Convection transfers heat from a hot place to a cold place by the circulating motion of a fluid such as air or water. When a fluid is heated, it expands and becomes less dense than the fluid around it, causing the heated fluid to rise. As the heated fluid rises, it creates a low-pressure area that pulls cooler fluid down to the heat source to replace the rising heated fluid. The cooler fluid gets hot and rises, pulling down the previously heated fluid that now has lost its heat to the environment. This cycle forms a convection current that continues to flow until all parts of the fluid are at the same temperature.
Radiation transfers heat by emission of electromagnetic radiation into the environment, cooling the emitting body and warming the environment. The sun warms and lights the Earth though emission of radiation. Heat moves from the interior to the surface of the emitting object by conduction or convection, and then is radiated into the environment. The Stephen-Boltzmann Law says the radiating power of a hot object is a function of its radiating area, the radiator's temperature and the ambient temperature of the environment. A radiating hot object will continue to radiate heat until it and the environment reach the same temperature.
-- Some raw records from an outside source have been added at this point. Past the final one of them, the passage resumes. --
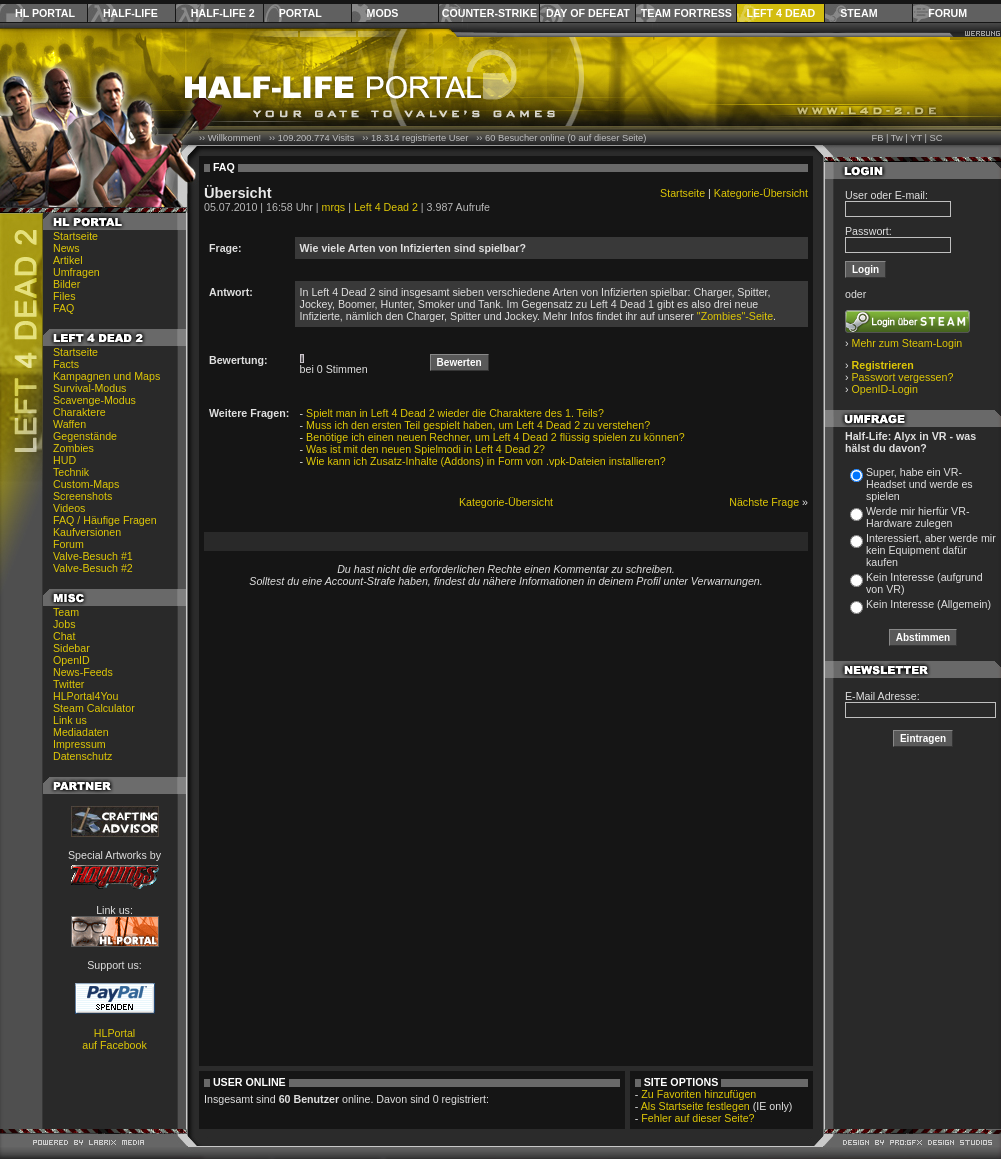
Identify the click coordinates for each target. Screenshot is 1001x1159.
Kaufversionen (87, 532)
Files (64, 296)
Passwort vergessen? (903, 377)
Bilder (66, 284)
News (66, 248)
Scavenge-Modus (94, 400)
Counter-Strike (489, 13)
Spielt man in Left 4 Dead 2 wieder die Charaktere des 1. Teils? (455, 413)
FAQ (63, 308)
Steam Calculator (94, 708)
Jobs (64, 624)
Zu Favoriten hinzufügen (698, 1094)
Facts (66, 364)
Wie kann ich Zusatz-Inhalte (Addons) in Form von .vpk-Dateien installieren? (486, 461)
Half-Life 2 (223, 13)
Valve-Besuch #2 (93, 568)
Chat (64, 636)
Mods (383, 13)
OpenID (71, 660)
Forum (947, 13)
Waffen (69, 424)
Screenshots (82, 496)
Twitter (68, 684)
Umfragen (76, 272)
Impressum (79, 744)
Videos (69, 508)
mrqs (334, 207)
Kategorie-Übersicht (761, 193)
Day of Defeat (588, 13)
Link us (70, 720)
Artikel (68, 260)
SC (936, 138)
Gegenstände (85, 436)
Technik (71, 472)
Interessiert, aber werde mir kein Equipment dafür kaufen (931, 550)
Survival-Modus (89, 388)
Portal (300, 13)
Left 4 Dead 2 (386, 207)
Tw (897, 138)
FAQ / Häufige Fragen (105, 520)
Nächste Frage (764, 502)
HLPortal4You (85, 696)
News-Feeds (83, 672)
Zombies (73, 448)
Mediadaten (81, 732)
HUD (64, 460)
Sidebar (71, 648)
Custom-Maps (86, 484)
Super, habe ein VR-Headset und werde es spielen (919, 484)
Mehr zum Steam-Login (907, 343)
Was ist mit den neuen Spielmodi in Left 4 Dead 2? (425, 449)
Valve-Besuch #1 (93, 556)
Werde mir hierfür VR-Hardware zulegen (917, 517)
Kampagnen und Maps (106, 376)
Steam (858, 13)
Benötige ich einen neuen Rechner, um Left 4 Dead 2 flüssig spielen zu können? (495, 437)
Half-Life (130, 13)
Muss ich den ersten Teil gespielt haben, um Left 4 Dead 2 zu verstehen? (478, 425)
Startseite (75, 236)
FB (877, 138)
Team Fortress (686, 13)
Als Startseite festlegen (695, 1106)
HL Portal (45, 13)
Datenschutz (82, 756)
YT (916, 138)
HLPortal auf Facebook (114, 1039)
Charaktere (79, 412)
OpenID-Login (885, 389)
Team (66, 612)
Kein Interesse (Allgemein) (928, 604)
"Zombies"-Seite (735, 316)
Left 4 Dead (780, 13)
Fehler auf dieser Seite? (697, 1118)
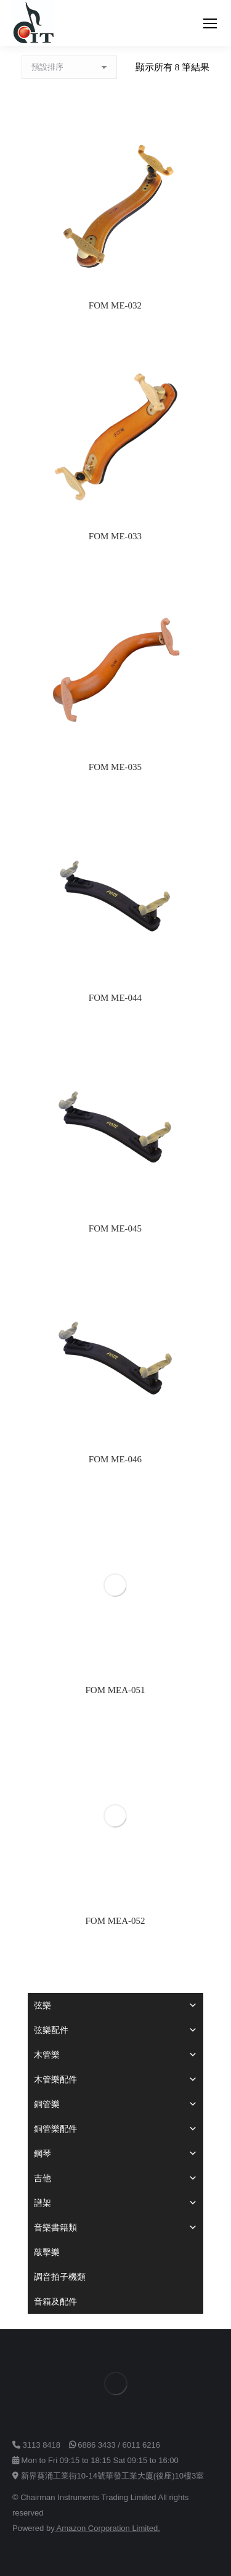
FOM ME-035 (115, 767)
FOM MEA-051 (115, 1690)
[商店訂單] (69, 67)
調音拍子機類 (60, 2277)
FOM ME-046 (115, 1459)
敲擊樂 (47, 2252)
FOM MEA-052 (115, 1921)
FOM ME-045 (115, 1228)
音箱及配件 (55, 2301)
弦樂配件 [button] (115, 2030)
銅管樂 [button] (115, 2104)
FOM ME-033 (115, 536)
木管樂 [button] (115, 2054)
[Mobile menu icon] (210, 23)
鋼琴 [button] (115, 2153)
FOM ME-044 (115, 998)
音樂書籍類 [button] (115, 2227)
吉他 (115, 2178)
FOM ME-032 (115, 305)
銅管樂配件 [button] (115, 2128)
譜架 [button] (115, 2202)
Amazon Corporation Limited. (107, 2528)
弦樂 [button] (115, 2005)
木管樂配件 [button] (115, 2079)
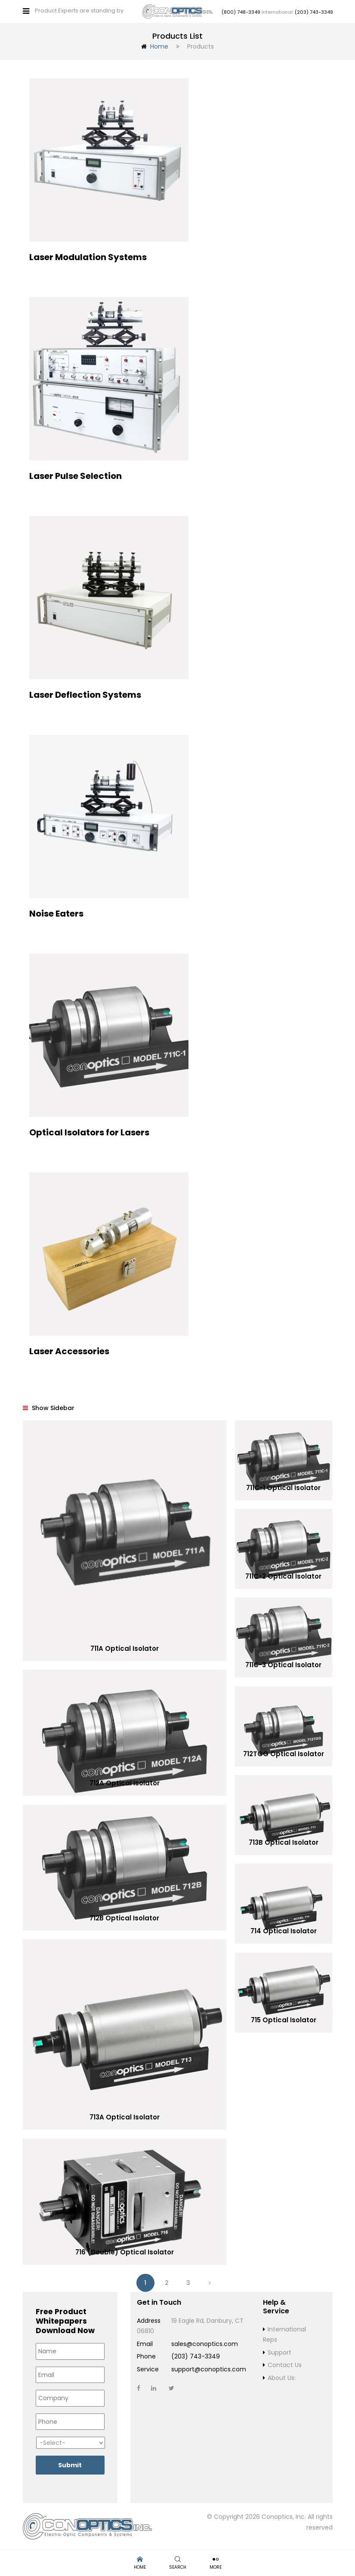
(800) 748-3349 (241, 12)
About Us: (282, 2377)
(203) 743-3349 (314, 12)
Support (279, 2352)
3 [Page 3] (188, 2282)
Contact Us (285, 2364)
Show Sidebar (48, 1407)
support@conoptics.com (208, 2368)
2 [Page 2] (167, 2282)
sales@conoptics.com (204, 2343)
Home (159, 46)
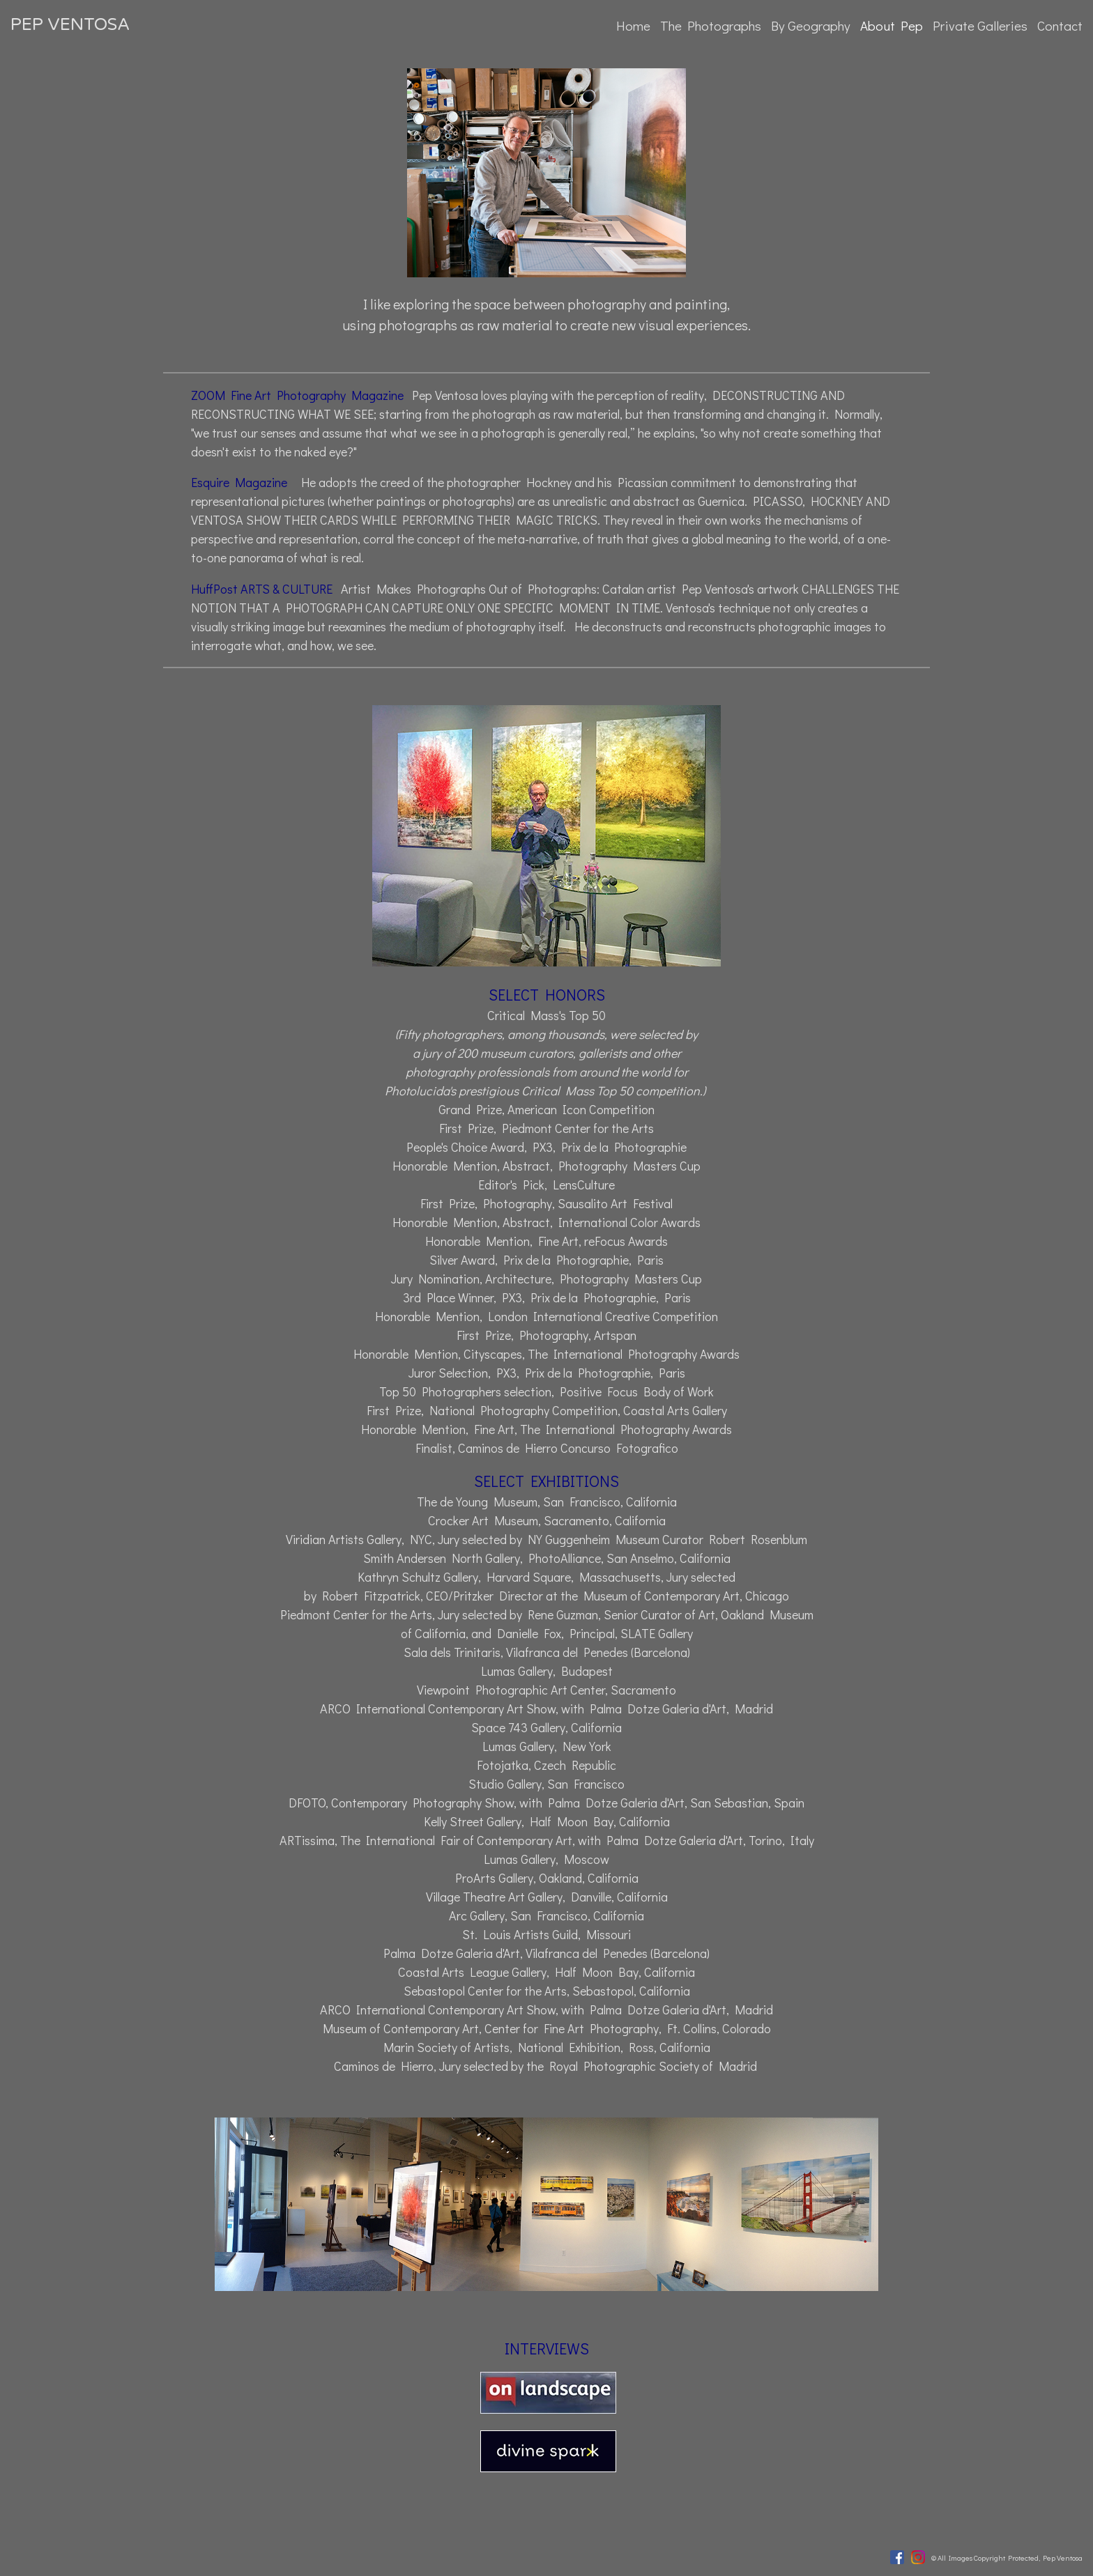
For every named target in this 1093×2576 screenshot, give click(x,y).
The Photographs (710, 25)
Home (633, 25)
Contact (1060, 25)
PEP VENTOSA (70, 25)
Left to itself, heat won't flow from a cold area to a hot one. But this reverse heat flow can be forced to happen. In nature, convection currents pull fluids from cool areas to hot ones. Humans can reverse heat flow by applying work to a heat-transfer system, and do so all the time with "heat engines" such as heat pumps and refrigeration systems. These devices use a refrigerant liquid compressed under power and forced to condense on the hot side of the device, causing it to give up its heat. Then it's passed to the cold side, where it's forced to evaporate, which extracts heat from the cold side.